Do fish have barcodes? (and other baffling questions)

“Do fish have barcodes?” My 3-year-old had just paid his first visit to Pets At Home, and clearly Had Some Questions. If you’ve spent any time around kids – whether your own or other people’s – you’ll be all too aware of their knack of coming up with the most awkward questions (“Where do babies come from?”, “Why have I got a mouth?”) at the most awkward times (such as when you’ve been trying to leave the house for…the…last…hour).

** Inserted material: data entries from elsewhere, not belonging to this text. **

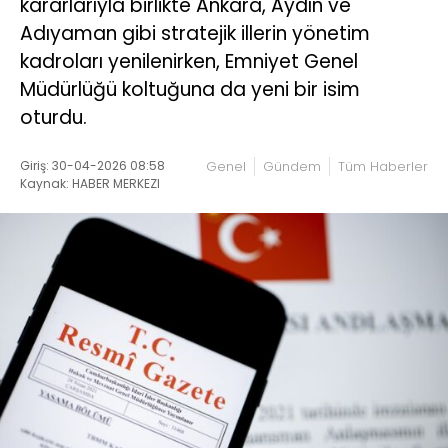
kararlarıyla birlikte Ankara, Aydın ve
Adıyaman gibi stratejik illerin yönetim
kadroları yenilenirken, Emniyet Genel
Müdürlüğü koltuğuna da yeni bir isim
oturdu.
Giriş: 30-04-2026 08:58
Genel
Gündem
Tüm Haberler
Kaynak: HABER MERKEZI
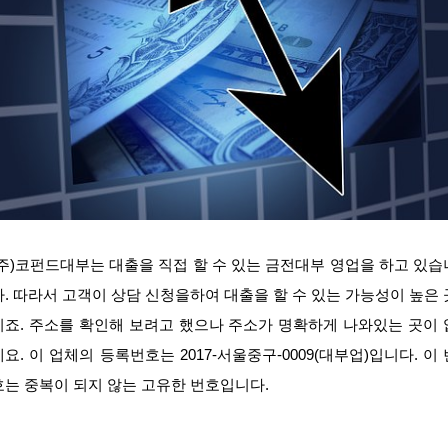
(주)코펀드대부는 대출을 직접 할 수 있는 금전대부 영업을 하고 있습
다. 따라서 고객이 상담 신청을하여 대출을 할 수 있는 가능성이 높은 
이죠. 주소를 확인해 보려고 했으나 주소가 명확하게 나와있는 곳이 
네요. 이 업체의 등록번호는 2017-서울중구-0009(대부업)입니다. 이 
호는 중복이 되지 않는 고유한 번호입니다.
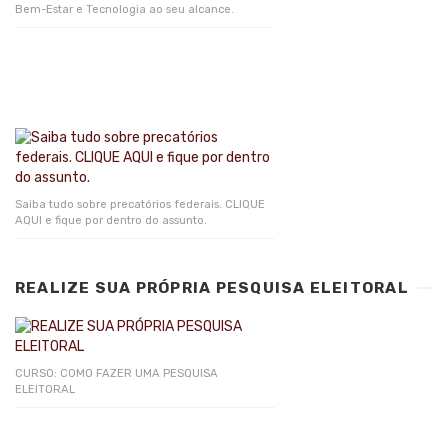
Bem-Estar e Tecnologia ao seu alcance.
Saiba tudo sobre precatórios federais. CLIQUE
AQUI e fique por dentro do assunto.
REALIZE SUA PRÓPRIA PESQUISA ELEITORAL
CURSO: COMO FAZER UMA PESQUISA
ELEITORAL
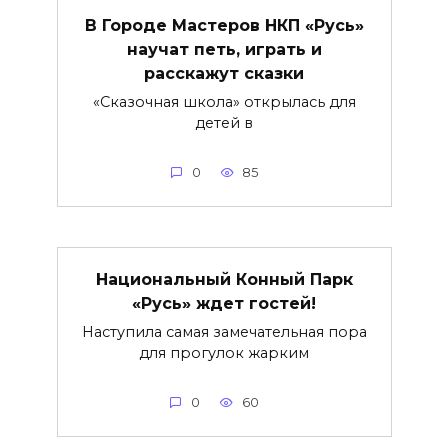
В Городе Мастеров НКП «Русь»
научат петь, играть и
расскажут сказки
«Сказочная школа» открылась для
детей в
0
85
Национальный Конный Парк
«Русь» ждет гостей!
Наступила самая замечательная пора
для прогулок жарким
0
60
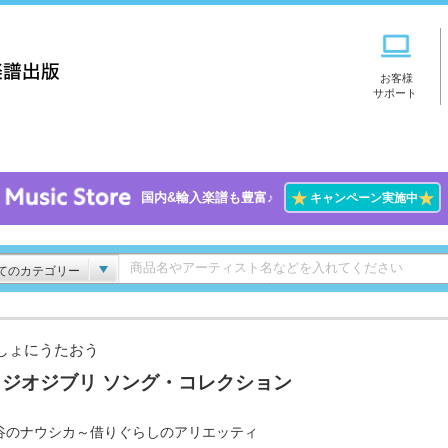
お客様
サポート
★
★
国内&輸入楽譜も豊富♪
キャンペーン実施中
てのカテゴリー
しょにうたおう
タジオジブリ ソング・コレクション
谷のナウシカ～借りぐらしのアリエッティ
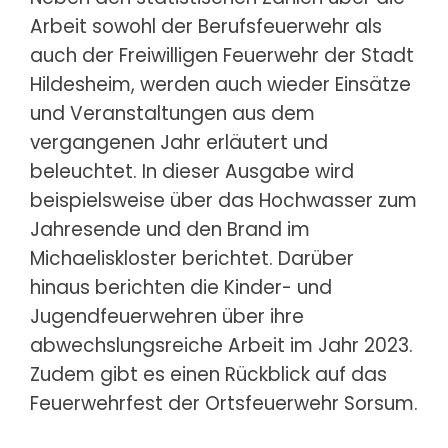
Arbeit sowohl der Berufsfeuerwehr als
auch der Freiwilligen Feuerwehr der Stadt
Hildesheim, werden auch wieder Einsätze
und Veranstaltungen aus dem
vergangenen Jahr erläutert und
beleuchtet. In dieser Ausgabe wird
beispielsweise über das Hochwasser zum
Jahresende und den Brand im
Michaeliskloster berichtet. Darüber
hinaus berichten die Kinder- und
Jugendfeuerwehren über ihre
abwechslungsreiche Arbeit im Jahr 2023.
Zudem gibt es einen Rückblick auf das
Feuerwehrfest der Ortsfeuerwehr Sorsum.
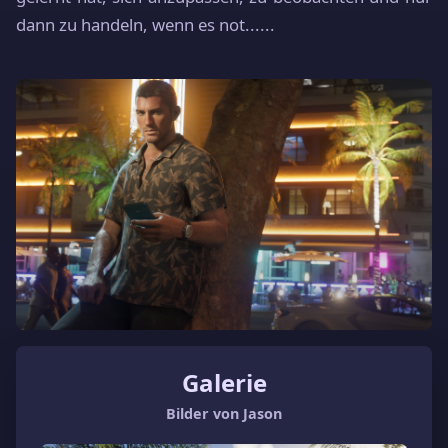
dann zu handeln, wenn es not
......
Galerie
Bilder von Jason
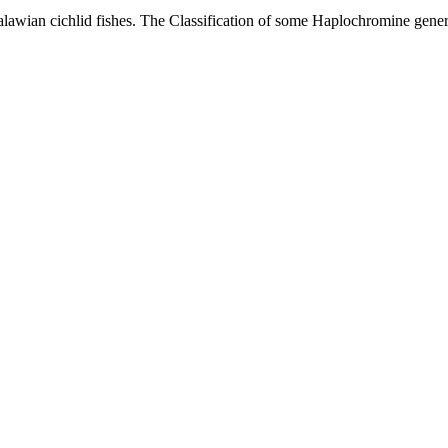
lawian cichlid fishes. The Classification of some Haplochromine gen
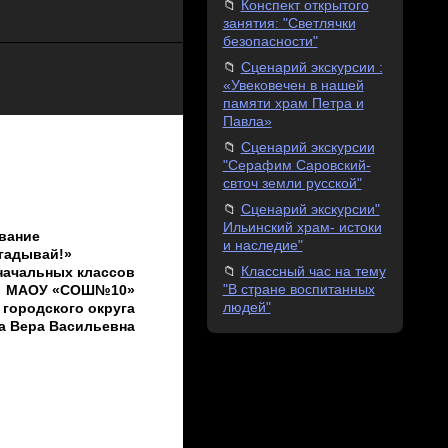
Конспект открытого
занятия: "Светлячки
безопасности"
Сценарий экскурсии :
«Увековечен в нашей
памяти храм Петра и
Павла»
Сценарий экскурсии
"Серафим Саровский-
свточ земли русской"
Сценарий экскурсии"
Ильинский храм- истоки
вание
и наследие"
тгадывай!»
Классный час на тему
начальных классов
"В стране воспитанных
МАОУ «СОШ№10»
людей"
 городского округа
а Вера Васильевна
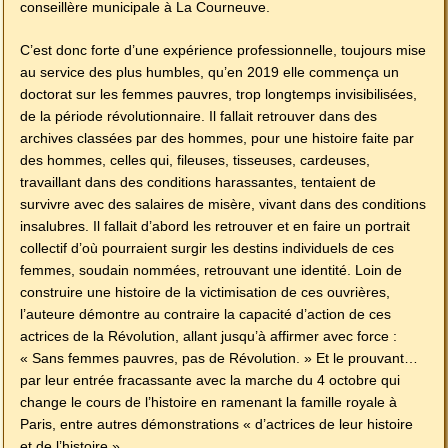
conseillère municipale à La Courneuve.
C’est donc forte d’une expérience professionnelle, toujours mise
au service des plus humbles, qu’en 2019 elle commença un
doctorat sur les femmes pauvres, trop longtemps invisibilisées,
de la période révolutionnaire. Il fallait retrouver dans des
archives classées par des hommes, pour une histoire faite par
des hommes, celles qui, fileuses, tisseuses, cardeuses,
travaillant dans des conditions harassantes, tentaient de
survivre avec des salaires de misère, vivant dans des conditions
insalubres. Il fallait d’abord les retrouver et en faire un portrait
collectif d’où pourraient surgir les destins individuels de ces
femmes, soudain nommées, retrouvant une identité. Loin de
construire une histoire de la victimisation de ces ouvrières,
l’auteure démontre au contraire la capacité d’action de ces
actrices de la Révolution, allant jusqu’à affirmer avec force :
« Sans femmes pauvres, pas de Révolution. » Et le prouvant…
par leur entrée fracassante avec la marche du 4 octobre qui
change le cours de l’histoire en ramenant la famille royale à
Paris, entre autres démonstrations « d’actrices de leur histoire
et de l’histoire ».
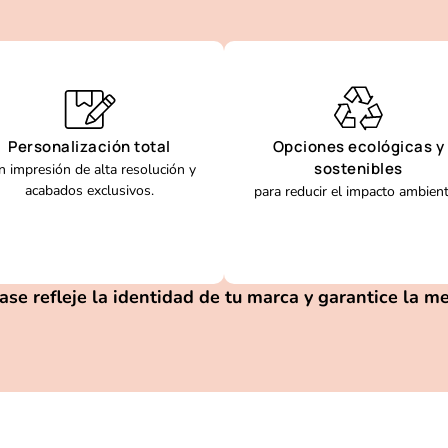
Personalización total
Opciones ecológicas y
sostenibles
n impresión de alta resolución y
acabados exclusivos.
para reducir el impacto ambient
e refleje la identidad de tu marca y garantice la mejo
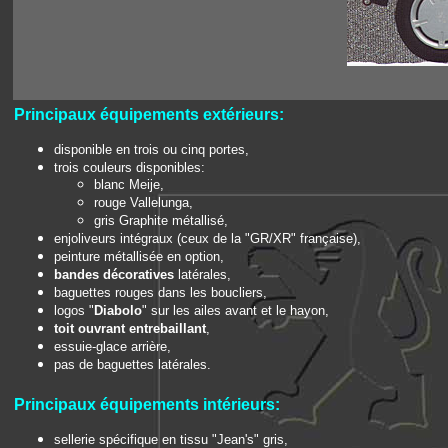
Principaux équipements extérieurs
:
disponible en trois ou cinq portes,
trois couleurs disponibles:
blanc Meije,
rouge Vallelunga,
gris Graphite métallisé,
enjoliveurs intégraux (ceux de la "GR/XR" française),
peinture métallisée en option,
bandes décoratives
latérales,
baguettes rouges dans les boucliers,
logos "
Diabolo
" sur les ailes avant et le hayon,
toit ouvrant entrebaillant
,
essuie-glace arrière,
pas de baguettes latérales.
Principaux équipements intérieurs:
sellerie spécifique en tissu "Jean's" gris,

But even on the rare occasions when kids’ questions are relatively sensible, they don’t always come out quite right. A particularly common type of mistake that pretty much all kids seem to make with questions, is getting the words in the wrong order. Picture the scene. Your little artist, pen in hand, turning to you for inspiration, asks “What I can draw?”. They meant, of course, to ask “What can I draw?”; the words just came out in the wrong order. But why?

That’s what we set out to find in our latest study, which involved combing through more than 500 hours of parent-child audio recordings looking for these mistakes (don’t worry, the recordings are transcribed and we do it on the computer!). What we found is that children make these mistakes (e.g., What I can draw?) when that particular sequence of words (what+I+can+draw) is common in the language that they hear from adults. For example, parents and grandparents often say things like “Let me show you what I can draw?”  or “Do you want to see what I can draw?”. As a result, children store the combination what+I+can+draw and dutifully trot it out when they want to ask a question of their own (“What I can draw, Mummy?”) rather than the correct version (“What can I draw, Mummy?”)

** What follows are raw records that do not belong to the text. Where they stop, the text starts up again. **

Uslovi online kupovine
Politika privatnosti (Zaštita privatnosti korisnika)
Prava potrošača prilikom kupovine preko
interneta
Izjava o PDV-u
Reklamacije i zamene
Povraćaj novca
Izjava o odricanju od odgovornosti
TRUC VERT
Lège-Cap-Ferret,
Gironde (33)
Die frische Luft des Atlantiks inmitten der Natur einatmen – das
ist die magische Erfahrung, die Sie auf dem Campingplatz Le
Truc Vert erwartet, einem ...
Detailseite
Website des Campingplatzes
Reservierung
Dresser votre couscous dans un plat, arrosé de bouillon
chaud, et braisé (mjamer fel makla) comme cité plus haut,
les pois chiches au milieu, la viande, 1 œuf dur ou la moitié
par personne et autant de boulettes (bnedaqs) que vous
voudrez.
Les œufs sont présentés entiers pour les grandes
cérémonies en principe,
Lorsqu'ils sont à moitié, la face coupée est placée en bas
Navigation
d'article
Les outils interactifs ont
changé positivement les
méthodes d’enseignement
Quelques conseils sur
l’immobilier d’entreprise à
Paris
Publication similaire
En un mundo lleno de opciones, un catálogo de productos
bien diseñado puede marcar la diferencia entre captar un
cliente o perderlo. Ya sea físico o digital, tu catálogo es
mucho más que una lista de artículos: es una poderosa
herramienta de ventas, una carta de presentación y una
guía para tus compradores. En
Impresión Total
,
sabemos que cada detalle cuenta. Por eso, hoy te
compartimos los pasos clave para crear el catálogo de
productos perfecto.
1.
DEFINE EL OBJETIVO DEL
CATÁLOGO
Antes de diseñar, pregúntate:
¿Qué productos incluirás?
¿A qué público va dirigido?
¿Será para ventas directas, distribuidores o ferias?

The results are interesting – at least, we think so – because they suggest that, on some level, children are storing away every single sentence that they hear. This feels quite counterintuitive – wouldn’t their little heads get full up? – but it really is the only way to explain the finding that children’s language mistakes are so sensitive to the particular sequences of words that they hear. On the more practical side, we hope that our findings might help researchers come up with better treatments for developmental language disorder (DLD). Children with DLD struggle with many aspects of language, but seem to find questions particularly difficult.

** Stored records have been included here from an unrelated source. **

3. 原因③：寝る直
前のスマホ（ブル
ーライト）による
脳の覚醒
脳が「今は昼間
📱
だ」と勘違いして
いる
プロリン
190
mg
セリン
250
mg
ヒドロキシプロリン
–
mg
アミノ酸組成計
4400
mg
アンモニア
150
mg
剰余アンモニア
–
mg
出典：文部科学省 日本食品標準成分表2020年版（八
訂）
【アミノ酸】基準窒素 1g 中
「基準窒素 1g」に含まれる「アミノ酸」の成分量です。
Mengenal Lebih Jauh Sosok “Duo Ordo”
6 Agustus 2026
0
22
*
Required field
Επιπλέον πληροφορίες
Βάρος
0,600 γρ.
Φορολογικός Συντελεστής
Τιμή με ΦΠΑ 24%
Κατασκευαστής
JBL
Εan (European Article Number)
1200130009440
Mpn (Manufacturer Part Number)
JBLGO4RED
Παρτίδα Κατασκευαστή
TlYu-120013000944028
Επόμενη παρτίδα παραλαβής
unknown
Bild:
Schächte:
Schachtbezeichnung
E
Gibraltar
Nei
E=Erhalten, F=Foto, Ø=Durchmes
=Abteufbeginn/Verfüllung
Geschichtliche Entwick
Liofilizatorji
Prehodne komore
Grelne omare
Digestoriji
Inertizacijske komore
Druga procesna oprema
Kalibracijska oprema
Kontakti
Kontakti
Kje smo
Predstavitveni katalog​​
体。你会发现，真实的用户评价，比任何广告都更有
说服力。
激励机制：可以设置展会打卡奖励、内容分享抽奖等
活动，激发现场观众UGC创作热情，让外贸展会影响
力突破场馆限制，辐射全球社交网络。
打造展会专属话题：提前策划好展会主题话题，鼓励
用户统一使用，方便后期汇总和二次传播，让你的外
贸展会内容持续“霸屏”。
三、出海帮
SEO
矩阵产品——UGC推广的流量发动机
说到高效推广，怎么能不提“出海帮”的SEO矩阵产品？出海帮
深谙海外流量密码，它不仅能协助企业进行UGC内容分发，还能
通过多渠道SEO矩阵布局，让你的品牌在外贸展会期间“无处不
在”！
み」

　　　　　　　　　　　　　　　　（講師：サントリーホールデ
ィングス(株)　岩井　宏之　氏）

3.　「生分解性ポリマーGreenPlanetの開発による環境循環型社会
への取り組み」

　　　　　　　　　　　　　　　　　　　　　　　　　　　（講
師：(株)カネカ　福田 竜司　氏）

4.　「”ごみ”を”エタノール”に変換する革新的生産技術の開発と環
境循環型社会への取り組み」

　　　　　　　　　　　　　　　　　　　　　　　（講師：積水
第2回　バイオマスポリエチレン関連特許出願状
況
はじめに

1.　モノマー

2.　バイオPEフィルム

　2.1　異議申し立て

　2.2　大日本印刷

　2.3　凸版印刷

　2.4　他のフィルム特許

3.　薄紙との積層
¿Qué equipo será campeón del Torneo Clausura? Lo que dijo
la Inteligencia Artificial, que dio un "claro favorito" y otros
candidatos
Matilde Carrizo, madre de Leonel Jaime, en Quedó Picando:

It turns out that fish do have barcodes after all: they’re just stuck to the side of the tank rather than the fish themselves. So your friendly Pets At Home cashier (other pet shop chains are available) does have something to scan (all of this was explained at great length in response to another on-the-face-of-it-baffling-but-actually-quite-sensible question, “How can we buy fish?”). So next time your little darling comes out with an awkward question, pay close attention – you might learn something that they’ve picked up about your own speech patterns. One thing is clear (and, frankly, quite terrifying): They’re recording everything that you say.